Using technology to help people hear again

L: Scientists have successfully tested the prototype hearing aid inside a model human ear (Credit: Adapted from ACS Nano 2021; DOI: 10.1021/acsnano.1c04242). A: The researchers developed a synthetic polymer-based ink system that allowed them to 3D print a device mimicking the native tympanic membrane with its pattern of radial, concentric collagen fibers (Credit: Wyss Institute of the Harvard University).

With hearing loss, which can be caused in many ways, either the eardrum is perforated or the tiny hairs inside the cochlea are damaged. Scientists from the Wyss Institute at Harvard University found a solution to the first problem, while researchers from China’s Huazhong University of Science and Technology (HUST) attack the second; both teams state-of-the-art technology used like 3D printing to find their solutions.

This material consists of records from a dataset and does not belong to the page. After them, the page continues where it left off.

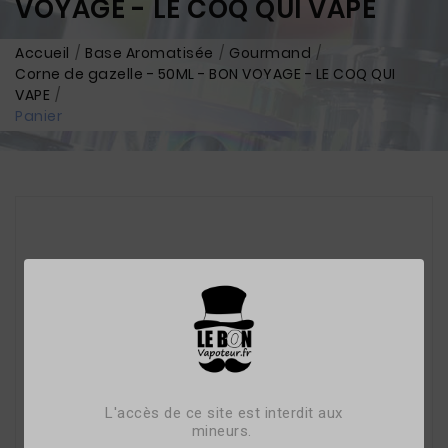
VOYAGE - LE COQ QUI VAPE
Accueil
Base Aromatisée
Gourmand
Corne de gazelle - 50ML - BON VOYAGE - LE COQ QUI
VAPE
Panier
L'accès de ce site est interdit aux
mineurs.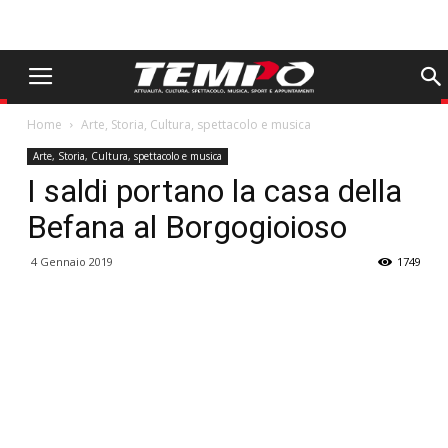
Home
Arte, Storia, Cultura, spettacolo e musica
Arte, Storia, Cultura, spettacolo e musica
I saldi portano la casa della
Befana al Borgogioioso
4 Gennaio 2019
1749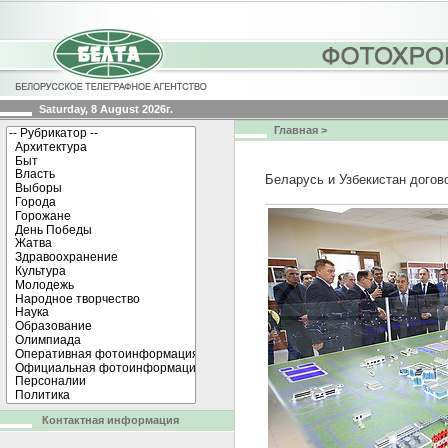
Saturday, 8 August 2026г.
Главная
>
Беларусь и Узбекистан догов
Контактная информация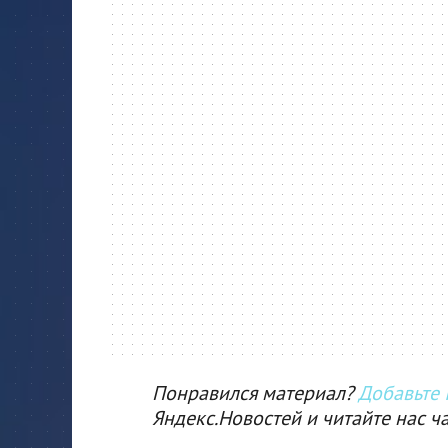
Понравился материал?
Добавьте I
Яндекс.Новостей и читайте нас ч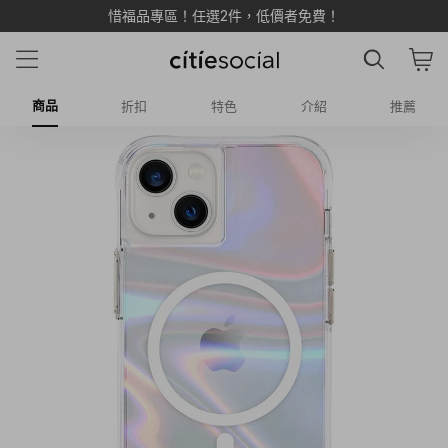
LINE 加入新好友享 $500 雙重購物金 💰
商品
折扣
特色
介紹
推薦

The PhonoGraft biofabrication platform, developed by Harvard researchers and acquired by Desktop Health, is a 3D-printed biocompatible graft implant that provides a scaffold for natural eardrum cells to regenerate and restore hearing in people with a perforated eardrum. The implant, 3D-printed from synthetic polymer-based ink, mimics the shape of a natural eardrum and has already entered commercial production, with the founders scrambling to get FDA clearance for their innovation.

The HUST team has designed a prototype, battery-free hearing aid that can be implanted in the ear and translate sound waves into corresponding electrical signals, essentially simulating healthy cochlear hairs without having to rely on a power source. external. Scientists have created a sponge material that uses piezoelectric (compression) and triboelectric (friction) qualities, and created the prototype sensitive acoustic sensing device using this material. When tested in a model ear, the prototype produced a frequency of 170 hertz, which is within the range of most adult voices.

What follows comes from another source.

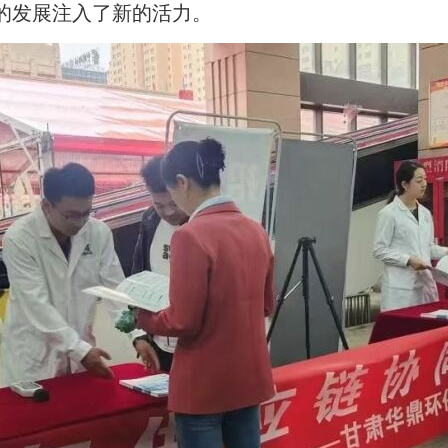
的发展注入了新的活力。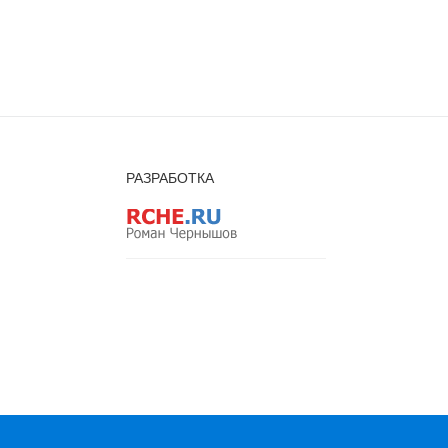
РАЗРАБОТКА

3D Printing Instone Custom Jewelry

Ultimately, Instone is a modern, bespoke approach to 3D printed jewelry, offering customization, personalization, and more sustainable manufacturing all in one. Customers can visit the website to view the collections and select their style and material. CAD designs of the final pendant are submitted to a manufacturer, although we don’t know which one, and the custom piece is 3D printed, molded and polished to customer specifications. The beginnings of Instone, Collection 001includes heart (from $139), cross (from $127), and hand (from $115) pendants. Collection 002, offering “slightly more intricate and intricate pieces,” includes the Ravenna and Valletta pendants, starting at $143 and $122, respectively. The pendants are available in black steel, white and yellow gold and polished sterling silver, and the chain varies depending on the material chosen.

“Although @shopinstone Collections draw inspiration from everywhere, the most striking and unifying element of all Instone designs comes from the Cyclades islands of Greece: windswept, sun-drenched and rugged landscapes and dreamy island waters lesser known, such as Koufonisia, with the bustling streets and bustling culture of the most famous places that have become global destinations, such as Mykonos and Antiparos, the islands of the Cyclades are a major source of creative influence, greatly informing design codes and Instone ethics.